Lamentablemente, no podré estar con ustedes. Ojalá se pueda hacer todo lo posible, y lo imposible también, para que la Cumbre de la Madre Tierra sea la primera etapa hacia la expresión colectiva de los pueblos que no dirigen la política mundial, pero la padecen.
Ojalá seamos capaces de llevar adelante estas dos iniciativas del compañero Evo [Morales, presidente de Bolivia], el Tribunal de la Justicia Climática y el Referéndum Mundial contra un sistema de poder fundado en la guerra y el derroche, que desprecia la vida humana y pone bandera de remate a nuestros bienes terrenales.
Ojalá seamos capaces de hablar poco y hacer mucho. Graves daños nos ha hecho, y nos sigue haciendo, la inflación palabraria, que en América Latina es más nociva que la inflación monetaria. Y también, y sobre todo, estamos hartos de la hipocresía de los países ricos, que nos están dejando sin planeta mientras pronuncian pomposos discursos para disimular el secuestro.
Hay quienes dicen que la hipocresía es el impuesto que el vicio paga a la virtud. Otros dicen que la hipocresía es la única prueba de la existencia del infinito. Y el discurserío de la llamada “comunidad internacional”, ese club de banqueros y guerreros, prueba que las dos definiciones son correctas.
Yo quiero celebrar, en cambio, la fuerza de verdad que irradian las palabras y los silencios que nacen de la comunión humana con la naturaleza. Y no es por casualidad que esta Cumbre de la Madre Tierra se realiza en Bolivia, esta nación de naciones que se está redescubriendo a sí misma al cabo de dos siglos de vida mentida.
Bolivia acaba de celebrar los diez años de la victoria popular en la guerra del agua, cuando el pueblo de Cochabamba fue capaz de derrotar a una todopoderosa empresa de California, dueña del agua por obra y gracia de un Gobierno que decía ser boliviano y era muy generoso con lo ajeno.

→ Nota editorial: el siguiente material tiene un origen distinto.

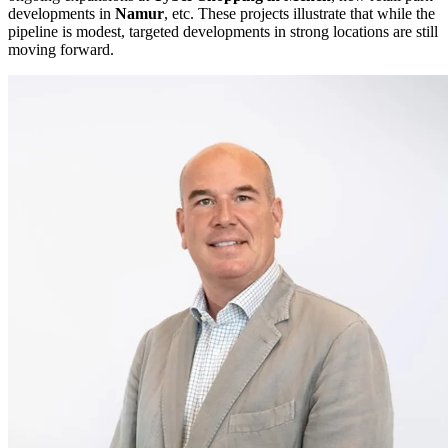
developments in
Namur
, etc. These projects illustrate that while the
pipeline is modest, targeted developments in strong locations are still
moving forward.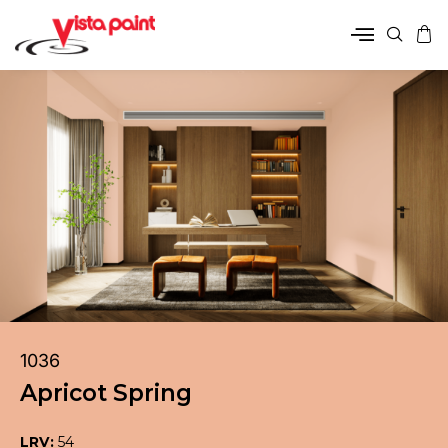
1036
Apricot Spring
LRV:
54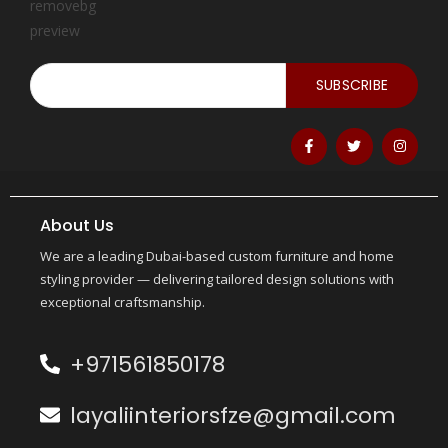
SUBSCRIBE
About Us
We are a leading Dubai-based custom furniture and home
styling provider — delivering tailored design solutions with
exceptional craftsmanship.
+971561850178
layaliinteriorsfze@gmail.com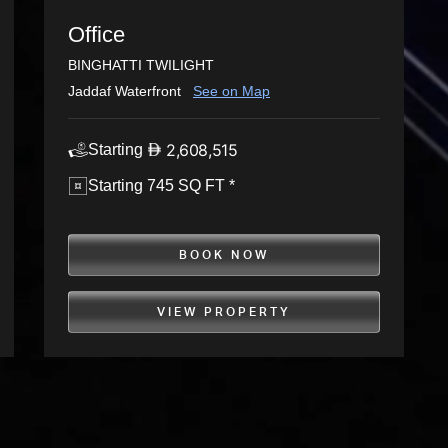
Office
BINGHATTI TWILIGHT
Jaddaf Waterfront
See on Map
2,608,515
Starting
Starting 745 SQ FT *
BOOK NOW
VIEW PROPERTY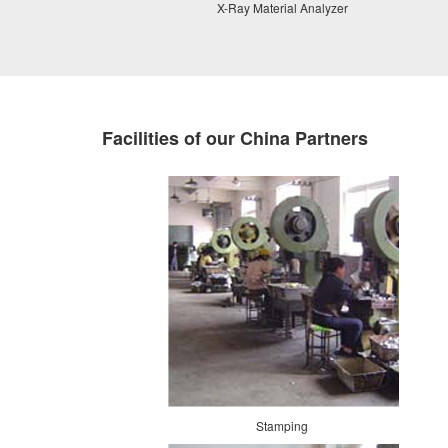
X-Ray Material Analyzer
Facilities of our China Partners
Stamping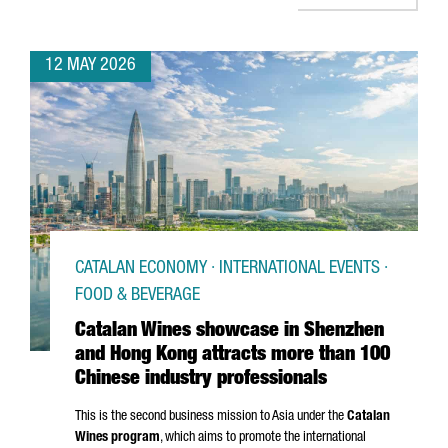
12 MAY 2026
CATALAN ECONOMY · INTERNATIONAL EVENTS ·
FOOD & BEVERAGE
Catalan Wines showcase in Shenzhen
and Hong Kong attracts more than 100
Chinese industry professionals
This is the second business mission to Asia under the
Catalan
Wines program
, which aims to promote the international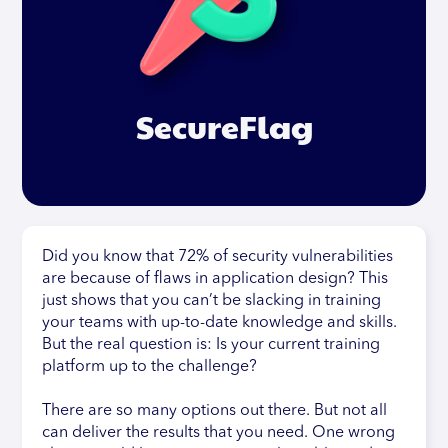
SecureFlag
Did you know that 72% of security vulnerabilities
are because of flaws in application design? This
just shows that you can’t be slacking in training
your teams with up-to-date knowledge and skills.
But the real question is: Is your current training
platform up to the challenge?
There are so many options out there. But not all
can deliver the results that you need. One wrong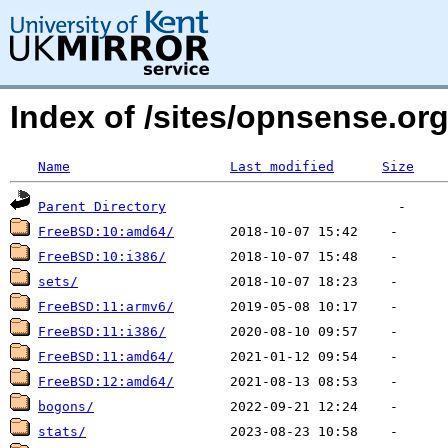
Index of /sites/opnsense.o
Name
Last modified
Size
Parent Directory
FreeBSD:10:amd64/
FreeBSD:10:i386/
sets/
FreeBSD:11:armv6/
FreeBSD:11:i386/
FreeBSD:11:amd64/
FreeBSD:12:amd64/
bogons/
stats/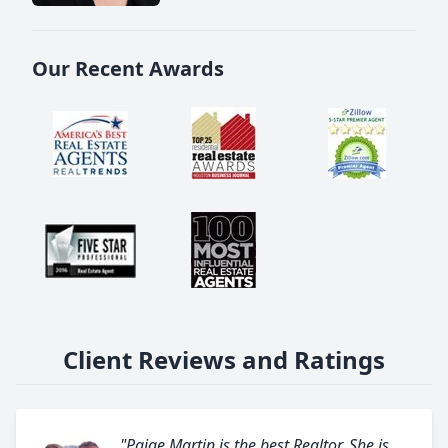
Our Recent Awards
Client Reviews and Ratings
"Paige Martin is the best Realtor. She is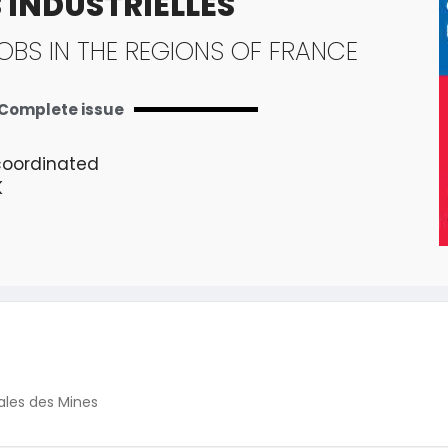
 INDUSTRIELLES
OBS IN THE REGIONS OF FRANCE
Complete issue
coordinated
K
ales des Mines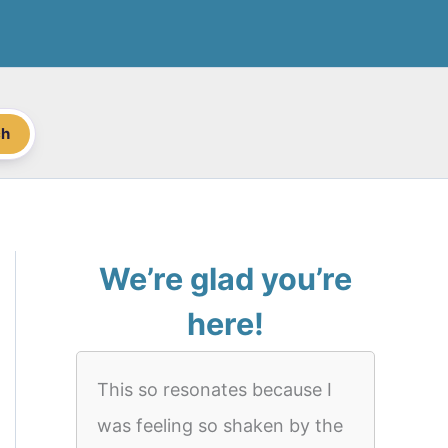
ch
We’re glad you’re
here!
This so resonates because I
was feeling so shaken by the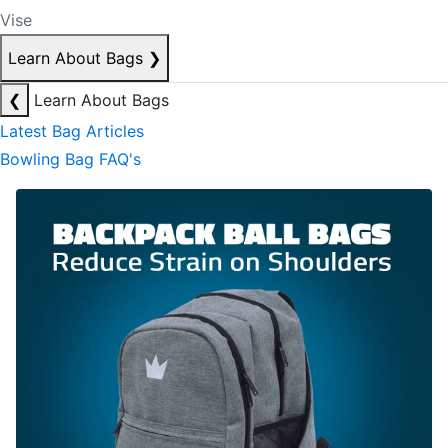
Vise
Learn About Bags
❯
❮
Learn About Bags
Latest Bag Articles
Bowling Bag FAQ's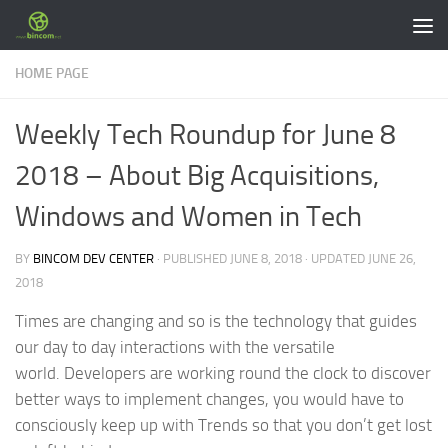
Skip to content
HOME PAGE
Weekly Tech Roundup for June 8
2018 – About Big Acquisitions,
Windows and Women in Tech
BY
BINCOM DEV CENTER
· PUBLISHED
JUNE 8, 2018
· UPDATED
JUNE 26,
2018
Times are changing and so is the technology that guides
our day to day interactions with the versatile
world. Developers are working round the clock to discover
better ways to implement changes, you would have to
consciously keep up with Trends so that you don’t get lost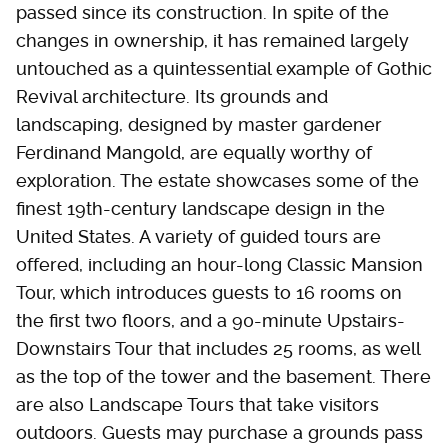
passed since its construction. In spite of the
changes in ownership, it has remained largely
untouched as a quintessential example of Gothic
Revival architecture. Its grounds and
landscaping, designed by master gardener
Ferdinand Mangold, are equally worthy of
exploration. The estate showcases some of the
finest 19th-century landscape design in the
United States. A variety of guided tours are
offered, including an hour-long Classic Mansion
Tour, which introduces guests to 16 rooms on
the first two floors, and a 90-minute Upstairs-
Downstairs Tour that includes 25 rooms, as well
as the top of the tower and the basement. There
are also Landscape Tours that take visitors
outdoors. Guests may purchase a grounds pass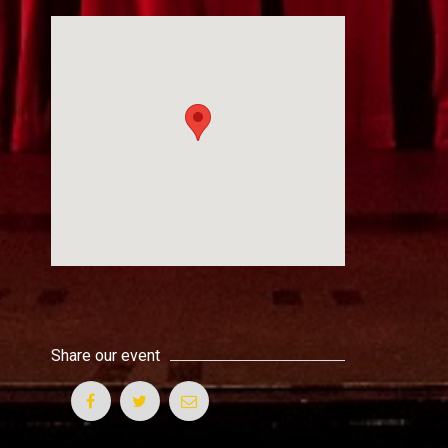
Share our event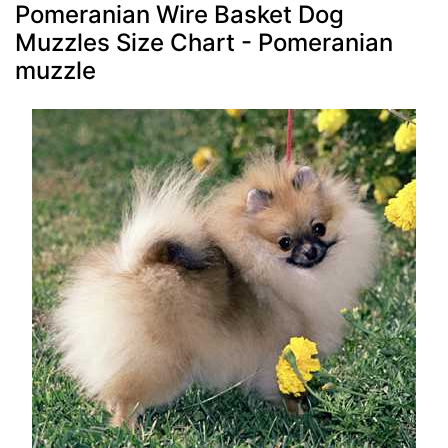
Pomeranian Wire Basket Dog
Muzzles Size Chart - Pomeranian
muzzle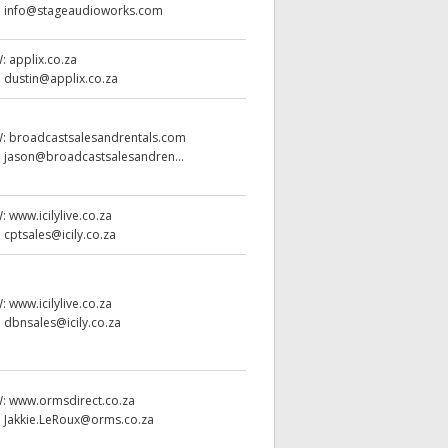
:
info@stageaudioworks.com
W:
applix.co.za
:
dustin@applix.co.za
W:
broadcastsalesandrentals.com
:
jason@broadcastsalesandren...
W:
www.icilylive.co.za
:
cptsales@icily.co.za
W:
www.icilylive.co.za
:
dbnsales@icily.co.za
W:
www.ormsdirect.co.za
:
Jakkie.LeRoux@orms.co.za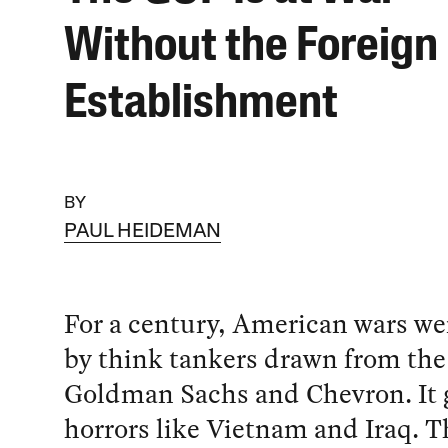
Without the Foreign 
Establishment
BY
PAUL HEIDEMAN
For a century, American wars we
by think tankers drawn from the
Goldman Sachs and Chevron. It g
horrors like Vietnam and Iraq. Th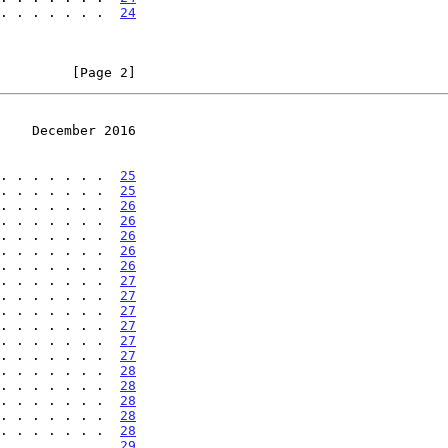
. . . . . . .  
24
         [Page 2]
    December 2016
. . . . . . .  
25
. . . . . . .  
25
. . . . . . .  
26
. . . . . . .  
26
. . . . . . .  
26
. . . . . . .  
26
. . . . . . .  
26
. . . . . . .  
27
. . . . . . .  
27
. . . . . . .  
27
. . . . . . .  
27
. . . . . . .  
27
. . . . . . .  
27
. . . . . . .  
28
. . . . . . .  
28
. . . . . . .  
28
. . . . . . .  
28
. . . . . . .  
28
. . . . . . .  
29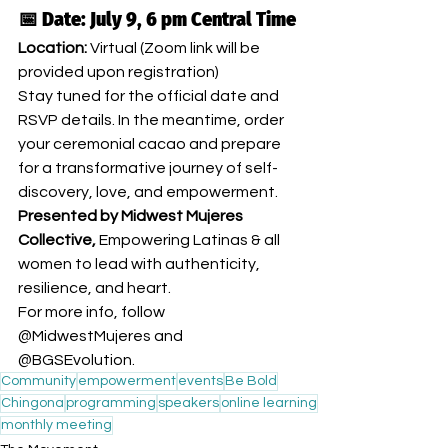
📅 Date: July 9, 6 pm Central Time
Location:
 Virtual (Zoom link will be 
provided upon registration)
Stay tuned for the official date and 
RSVP details. In the meantime, order 
your ceremonial cacao and prepare 
for a transformative journey of self-
discovery, love, and empowerment.
Presented by Midwest Mujeres 
Collective, 
Empowering Latinas & all 
women to lead with authenticity, 
resilience, and heart.
For more info, follow 
@MidwestMujeres and 
@BGSEvolution.
Community
empowerment
events
Be Bold
Chingona
programming
speakers
online learning
monthly meeting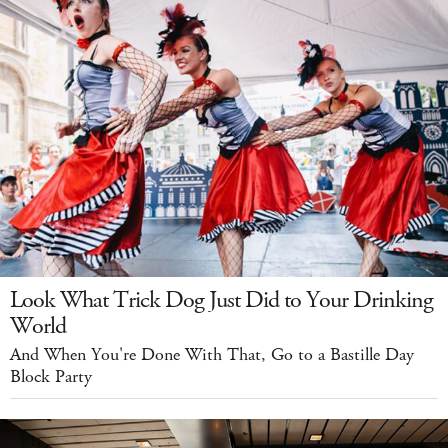
Look What Trick Dog Just Did to Your Drinking
World
And When You're Done With That, Go to a Bastille Day
Block Party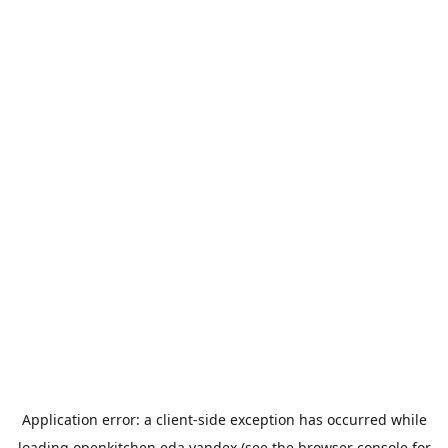
Application error: a
client
-side exception has occurred while
loading
openkitchen.eda.yandex
(see the
browser console
for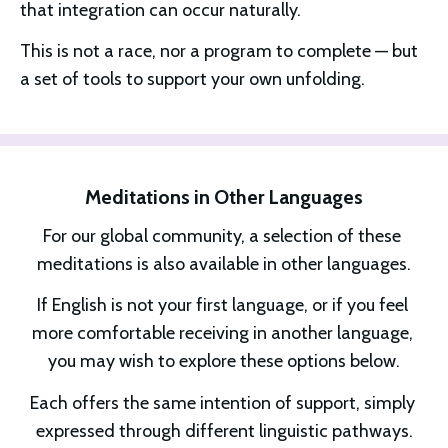
that integration can occur naturally.
This is not a race, nor a program to complete — but 
a set of tools to support your own unfolding.
Meditations in Other Languages
For our global community, a selection of these 
meditations is also available in other languages.
If English is not your first language, or if you feel 
more comfortable receiving in another language, 
you may wish to explore these options below.
Each offers the same intention of support, simply 
expressed through different linguistic pathways.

Esa guerra del agua fue una de las batallas que esta tierra sigue librando en defensa de sus recursos naturales, o sea: en defensa de su identidad con la naturaleza. Bolivia es una de las naciones americanas donde las culturas indígenas han sabido sobrevivir, y esas voces resuenan ahora con más fuerza que nunca, a pesar del largo tiempo de la persecución y del desprecio.
El mundo entero, aturdido como está, deambulando como ciego en tiroteo, tendría que escuchar esas voces.
Ellas nos enseñan que nosotros, los humanitos, somos parte de la naturaleza, parientes de todos los que tienen piernas, patas, alas o raíces.
La conquista europea condenó por idolatría a los indígenas que vivían esa comunión, y por creer en ella fueron azotados, degollados o quemados vivos.
Obstáculo al progreso
Desde aquellos tiempos del Renacimiento europeo, la naturaleza se convirtió en mercancía o en obstáculo al progreso humano. Y hasta hoy, ese divorcio entre nosotros y ella ha persistido, a tal punto que todavía hay gente de buena voluntad que se conmueve por la pobre naturaleza, tan maltratada, tan lastimada, pero viéndola desde afuera. Las culturas indígenas la ven desde adentro.
Viéndola, me veo. Lo que contra ella hago, está hecho contra mí. En ella me encuentro, mis piernas son también el camino que las anda.
Celebremos, pues, esta Cumbre de la Madre Tierra. Y ojalá los sordos escuchen: los derechos humanos y los derechos de la naturaleza son dos nombres de la misma dignidad.